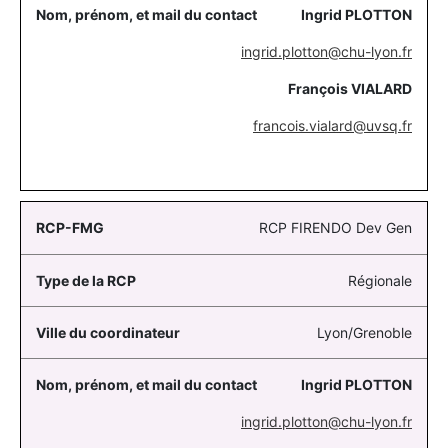
Ingrid PLOTTON
ingrid.plotton@chu-lyon.fr
François VIALARD
francois.vialard@uvsq.fr
RCP FIRENDO Dev Gen
Régionale
Lyon/Grenoble
Ingrid PLOTTON
ingrid.plotton@chu-lyon.fr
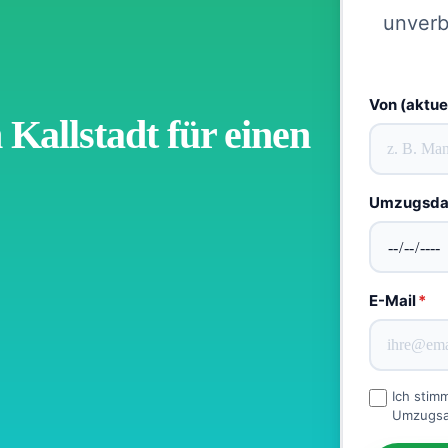
unverb
Von (aktue
allstadt für einen
Umzugsd
E-Mail
*
Ich stim
Umzugsan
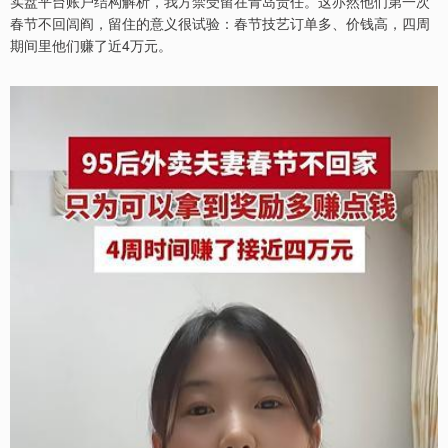
实盘平台账户结构解析，我方禁受留在青岛责任。这亦然他们第一次
春节不回闾阎，留住的意义很试验：春节技艺订单多、价钱高，四周
期间里他们赚了近4万元。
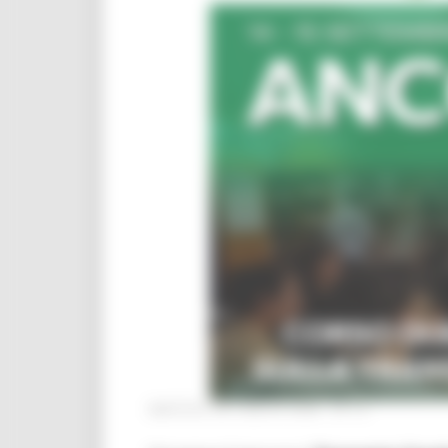
MARTEDÌ 28 LUGLIO 2026 04:13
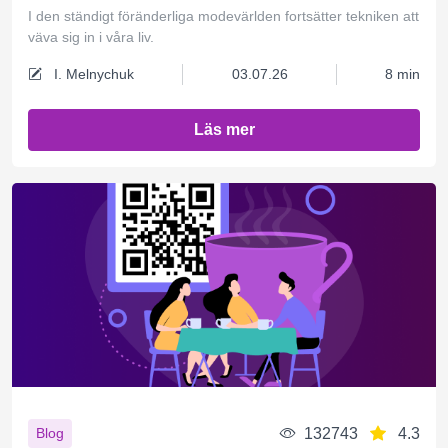
I den ständigt föränderliga modevärlden fortsätter tekniken att
väva sig in i våra liv.
I. Melnychuk
03.07.26
8 min
Läs mer
132743
4.3
Blog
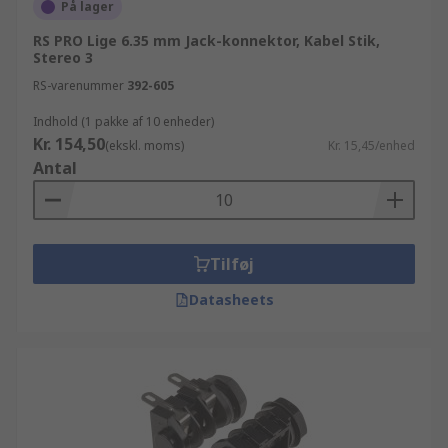
På lager
RS PRO Lige 6.35 mm Jack-konnektor, Kabel Stik,
Stereo 3
RS-varenummer
392-605
Indhold (1 pakke af 10 enheder)
Kr. 154,50
(ekskl. moms)
Kr. 15,45/enhed
Antal
Tilføj
Datasheets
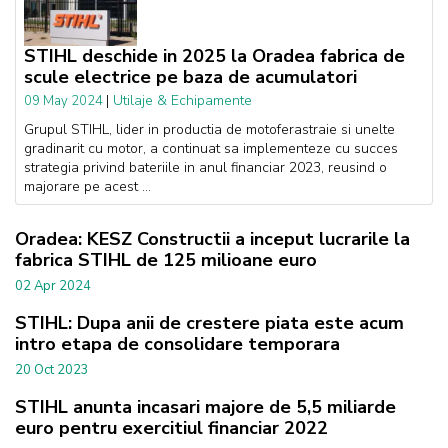
STIHL deschide in 2025 la Oradea fabrica de
scule electrice pe baza de acumulatori
|
Utilaje & Echipamente
09 May 2024
Grupul STIHL, lider in productia de motoferastraie si unelte
gradinarit cu motor, a continuat sa implementeze cu succes
strategia privind bateriile in anul financiar 2023, reusind o
majorare pe acest ...
Oradea: KESZ Constructii a inceput lucrarile la
fabrica STIHL de 125 milioane euro
02 Apr 2024
STIHL: Dupa anii de crestere piata este acum
intro etapa de consolidare temporara
20 Oct 2023
STIHL anunta incasari majore de 5,5 miliarde
euro pentru exercitiul financiar 2022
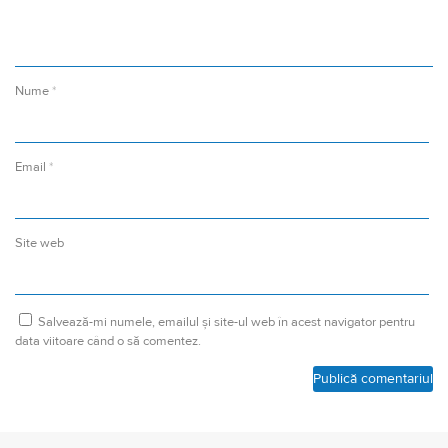
Nume
*
Email
*
Site web
Salvează-mi numele, emailul și site-ul web în acest navigator pentru
data viitoare când o să comentez.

> _TASK STATEMENT_: Return each line of the data where the word "pentru" appears.

> _ANSWER FOR THIS EXERCISE_:
euro pentru exercitiul financiar 2022
Salvează-mi numele, emailul și site-ul web în acest navigator pentru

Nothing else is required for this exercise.